Husband, Father, Entrepreneur, Experience Designer, Motorcycle Rider, Cook and Believer. Founder of Atrack and Co-Founder of Startup Ignite. This blog is (mostly) dedicated to my thoughts on UX, technology and entrepreneurship. Follow me.

October 5, 2012 at 6:41am

Forget your MVP, build a MCP.

Maybe the scents make it compelling? Or is it that the scents are flavors?

A Minimum Viable Product has just those features that allow the product to be deployed, and no more. … It is a strategy targeted at avoiding building products that customers do not want … “The minimum viable product is that version of a new product which allows a team to collect the maximum amount of validated learning about customers with the least effort.” The definition’s use of the words maximum and minimum means it is decidedly not formulaic. It requires judgment to figure out, for any given context, what MVP makes sense.

Source: Wikipedia

That’s a wonderfull explanation of what an MVP is supposed to be. You know what the problem is? The “It requires judgment to figure out…” part. If you are not a (good) product person it’s very easy to get your MVP wrong, or even, not understand what an MVP is. Especially, when the term gets thrown around a lot without proper explanation. News Flash: Most people building products, especially in the tech industry, are not product people. Even the so-called “business person” is most definitly NOT a prodcut person. For this reason, I do not like to use the term Minimun Viable Product.

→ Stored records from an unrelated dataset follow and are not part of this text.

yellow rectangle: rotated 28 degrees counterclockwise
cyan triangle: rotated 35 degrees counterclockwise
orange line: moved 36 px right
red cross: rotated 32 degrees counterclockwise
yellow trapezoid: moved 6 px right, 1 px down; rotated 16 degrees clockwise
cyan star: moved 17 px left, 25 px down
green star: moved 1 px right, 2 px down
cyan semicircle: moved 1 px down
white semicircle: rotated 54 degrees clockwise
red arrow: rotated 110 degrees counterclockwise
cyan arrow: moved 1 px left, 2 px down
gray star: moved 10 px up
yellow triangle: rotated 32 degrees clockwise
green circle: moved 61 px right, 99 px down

Minimal Compelling Product (MCP)

As a UX professional I try to use language or examples that paints pictures or is self descriptive. Idealy, someone should get it with as little explanation as possible. The term MVP is a very clever term used to describe a methodology made popular by Eric Ries. The problem is, it paints a completly different picture for Mr. developer in his garage building the next Insta-something. Minimaly viable is too easily confused with things other than the actual product, like code, backend systems, device support and design*. Instead, minimally compelling, I think, more explicitly draws attention to the prodcut that is being built. Here are some examples of how I think the two terms mighht draw different conclusions:

Instagram: Fast beautiful photo sharing.   

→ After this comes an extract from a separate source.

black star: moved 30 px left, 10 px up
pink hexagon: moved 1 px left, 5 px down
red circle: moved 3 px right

MVP: Build a web based app that allows users to share pictures.   

MCP: Build a native app that allows users to add a filter to a picture before sharing.

Trello: Your entire project, in a single glance.

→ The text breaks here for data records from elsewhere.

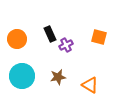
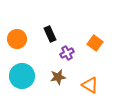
orange square: moved 4 px left, 6 px down; rotated 21 degrees clockwise
purple cross: moved 1 px right, 8 px down
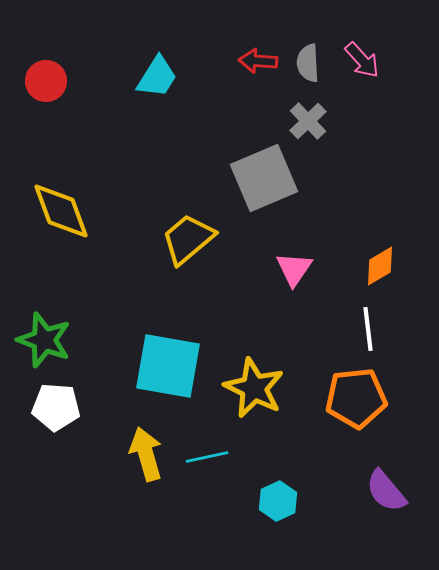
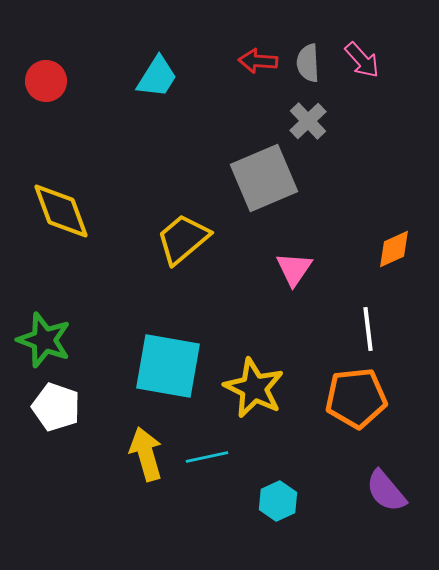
yellow trapezoid: moved 5 px left
orange diamond: moved 14 px right, 17 px up; rotated 6 degrees clockwise
white pentagon: rotated 15 degrees clockwise
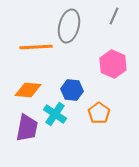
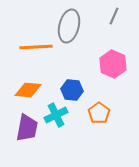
cyan cross: moved 1 px right, 1 px down; rotated 30 degrees clockwise
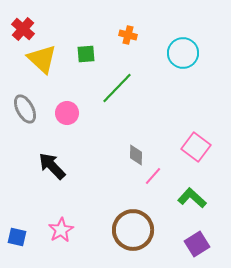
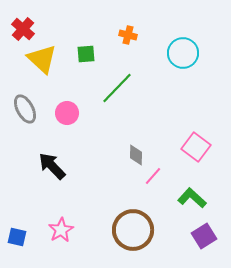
purple square: moved 7 px right, 8 px up
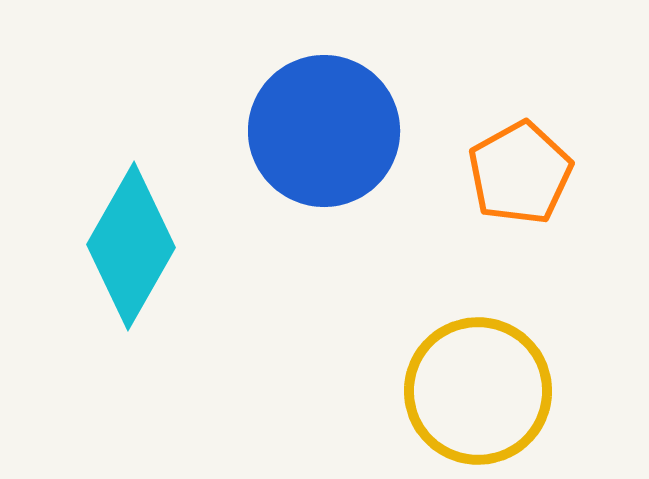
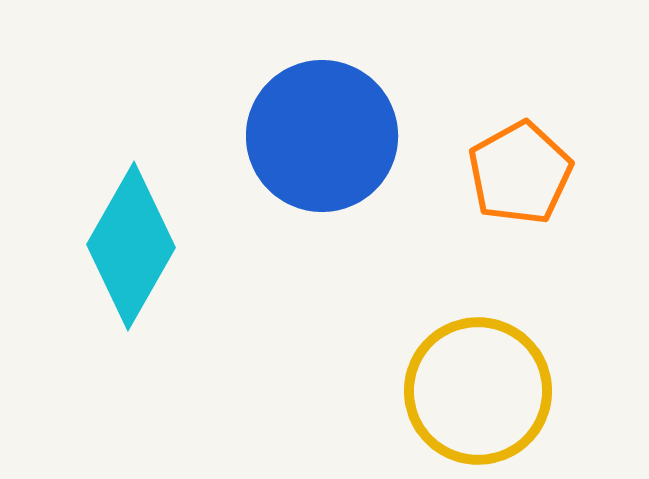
blue circle: moved 2 px left, 5 px down
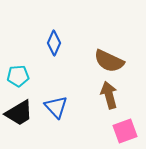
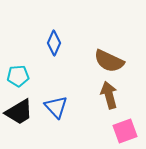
black trapezoid: moved 1 px up
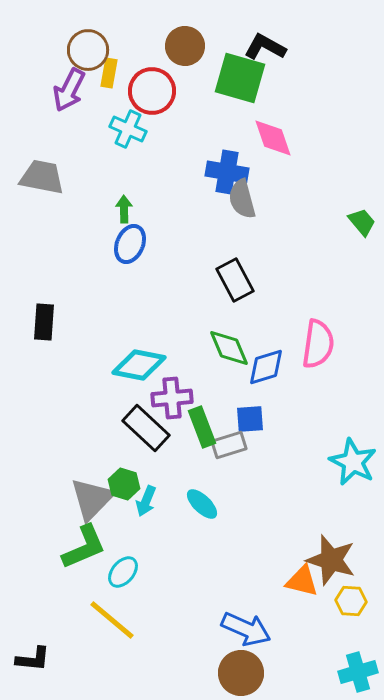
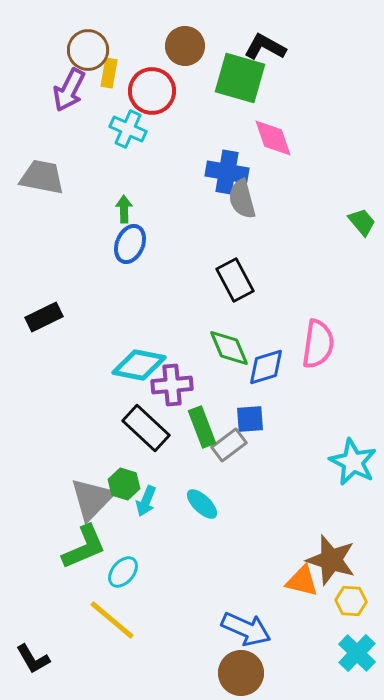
black rectangle at (44, 322): moved 5 px up; rotated 60 degrees clockwise
purple cross at (172, 398): moved 13 px up
gray rectangle at (229, 445): rotated 20 degrees counterclockwise
black L-shape at (33, 659): rotated 54 degrees clockwise
cyan cross at (358, 672): moved 1 px left, 19 px up; rotated 30 degrees counterclockwise
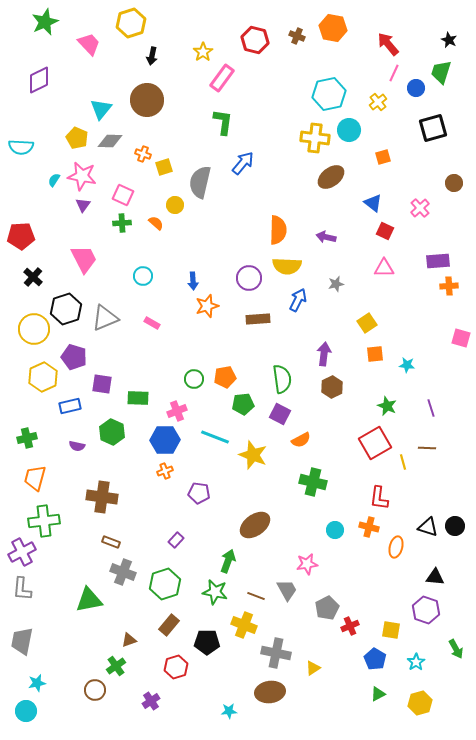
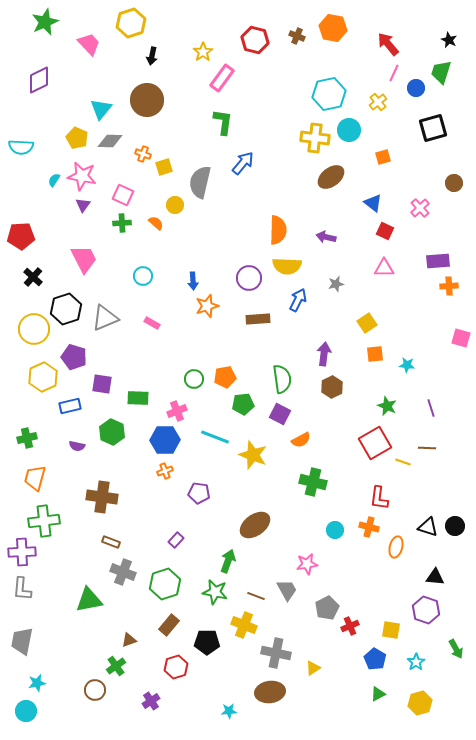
yellow line at (403, 462): rotated 56 degrees counterclockwise
purple cross at (22, 552): rotated 24 degrees clockwise
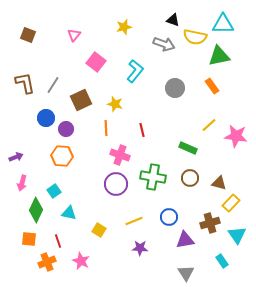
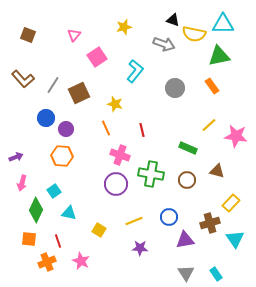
yellow semicircle at (195, 37): moved 1 px left, 3 px up
pink square at (96, 62): moved 1 px right, 5 px up; rotated 18 degrees clockwise
brown L-shape at (25, 83): moved 2 px left, 4 px up; rotated 150 degrees clockwise
brown square at (81, 100): moved 2 px left, 7 px up
orange line at (106, 128): rotated 21 degrees counterclockwise
green cross at (153, 177): moved 2 px left, 3 px up
brown circle at (190, 178): moved 3 px left, 2 px down
brown triangle at (219, 183): moved 2 px left, 12 px up
cyan triangle at (237, 235): moved 2 px left, 4 px down
cyan rectangle at (222, 261): moved 6 px left, 13 px down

MVP: Create a todo list that has the ability for all tasks to be viewed on one simple page.  

MCP: Build a todo list that displays it’s tasks in an easy to view manner that emulates offline behaviour, such as moving cards from one list to another.

Diaspora: The community-run, distributed Social-network.  

MVP: Build a social netowrk than can be individually run on a users computer, using nodes and distributed networks.  

MCP: What the hell does this even mean? Tacos and beer sound more compelling than this. Play music together.

MVP: Give users the ability to join a “room” and listen to music together by uploading songs from their computer.

MCP: Give users the ability to join a “room” and listen to music together. Users can play music by uploading songs from their computer or choosing from an online database that contains hundrends of songs instantly. 

In each of the examples above, I believe the entrepreneur has a better chance of seeing success if V1 of his product is the MCP vs the MVP. I think the term Minimally Compelling Product makes the non-product person really think through what V1 of a product should be. It at least begs the question: What’s the least amount of features that will be compelling to a user in order for them to use it. I think, swapping out compelling with viable, to them, paints a differnt picture.


* I’m not saying these things shouldn’t be part of the MVP process, they should, but they should be second to product development. You need to understand what the MCP of a product is before you engage in any of these activities.